Salary vs dividends for company directors (2025/26)
If you own and run a limited company, you choose how to pay yourself: a salary through PAYE, dividends from post-tax profit, or — almost always best — a mix of both. The optimal split balances National Insurance, corporation tax relief and dividend tax.
Why a mix beats either extreme
Salary and dividends are taxed very differently:
- Salary is a deductible company expense (it reduces corporation tax) but attracts income tax and both employee and employer National Insurance.
- Dividends are paid from profit after corporation tax, so they don't reduce the company's tax, but they carry no NI and are taxed at lower rates (8.75% / 33.75% / 39.35%).
The classic answer is a small salary plus dividends — enough salary to protect your State Pension record and use reliefs, with the balance as dividends.
How much salary should a director take?
Two salary levels dominate the debate for 2025/26:
- £5,000 — the secondary threshold: below this, the company pays no employer NI, but you don't fully use the personal allowance against salary.
- £12,570 — the personal allowance: a higher salary means more corporation-tax relief, but the company pays 15% employer NI on pay above £5,000.
For most single-director companies, a £12,570 salary still wins narrowly because corporation tax relief at 19–26.5% outweighs the 15% employer NI. Companies that can claim the Employment Allowance (which a sole director cannot) favour £12,570 even more clearly.
£60,000 profit
With £60,000 profit, paying a £12,570 salary leaves about £45,000 of company profit, taxed at corporation tax, then drawn as dividends.

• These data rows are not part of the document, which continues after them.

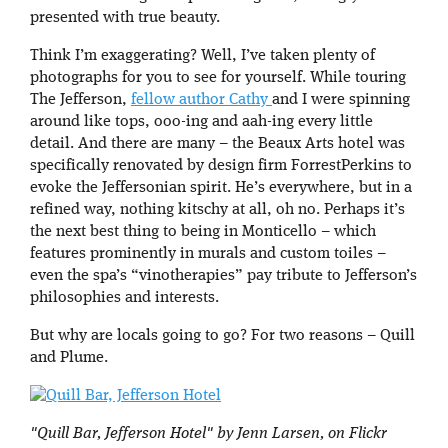
presented with true beauty.
Think I’m exaggerating? Well, I’ve taken plenty of
photographs for you to see for yourself. While touring
The Jefferson,
fellow author Cathy
and I were spinning
around like tops, ooo-ing and aah-ing every little
detail. And there are many – the Beaux Arts hotel was
specifically renovated by design firm ForrestPerkins to
evoke the Jeffersonian spirit. He’s everywhere, but in a
refined way, nothing kitschy at all, oh no. Perhaps it’s
the next best thing to being in Monticello – which
features prominently in murals and custom toiles –
even the spa’s “vinotherapies” pay tribute to Jefferson’s
philosophies and interests.
But why are locals going to go? For two reasons – Quill
and Plume.
"Quill Bar, Jefferson Hotel" by Jenn Larsen, on Flickr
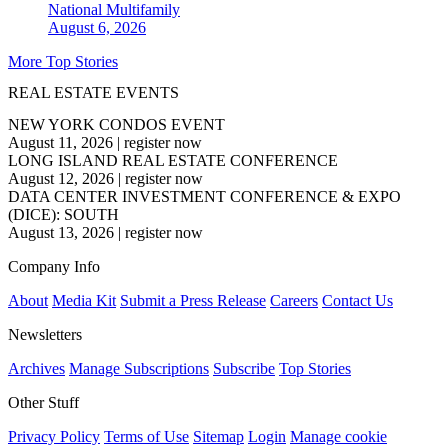
National
Multifamily
August 6, 2026
More Top Stories
REAL ESTATE EVENTS
NEW YORK CONDOS EVENT
August 11, 2026
|
register now
LONG ISLAND REAL ESTATE CONFERENCE
August 12, 2026
|
register now
DATA CENTER INVESTMENT CONFERENCE & EXPO
(DICE): SOUTH
August 13, 2026
|
register now
Company Info
About
Media Kit
Submit a Press Release
Careers
Contact Us
Newsletters
Archives
Manage Subscriptions
Subscribe
Top Stories
Other Stuff
Privacy Policy
Terms of Use
Sitemap
Login
Manage cookie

After the £500 dividend allowance, basic-rate dividends are taxed at 8.75% and higher-rate at 33.75%. Running the numbers, the £12,570-salary route typically leaves a few hundred pounds more than the £5,000 route — small but free money once your payroll is set up.
Protect your State Pension
Dividend rules you must follow
Dividends can only be paid from retained, post-tax profit. You must have enough distributable reserves, hold a board meeting (even a one-person one), and keep dividend vouchers. Paying dividends the company can't support creates an "illegal dividend" that HMRC or a liquidator can claw back.
Common salary/dividend mistakes
- Taking all salary or all dividends. A blend almost always beats either extreme once NI and corporation tax relief are weighed.
- Setting salary below the Lower Earnings Limit. Drop below £6,396 and you may miss a qualifying year for the State Pension.
- Paying dividends with no distributable profit. Illegal dividends can be reclaimed and create personal tax problems.
- Forgetting the £500 dividend allowance shrank. The dividend allowance is now just £500, so most dividends are taxable from the first few hundred pounds.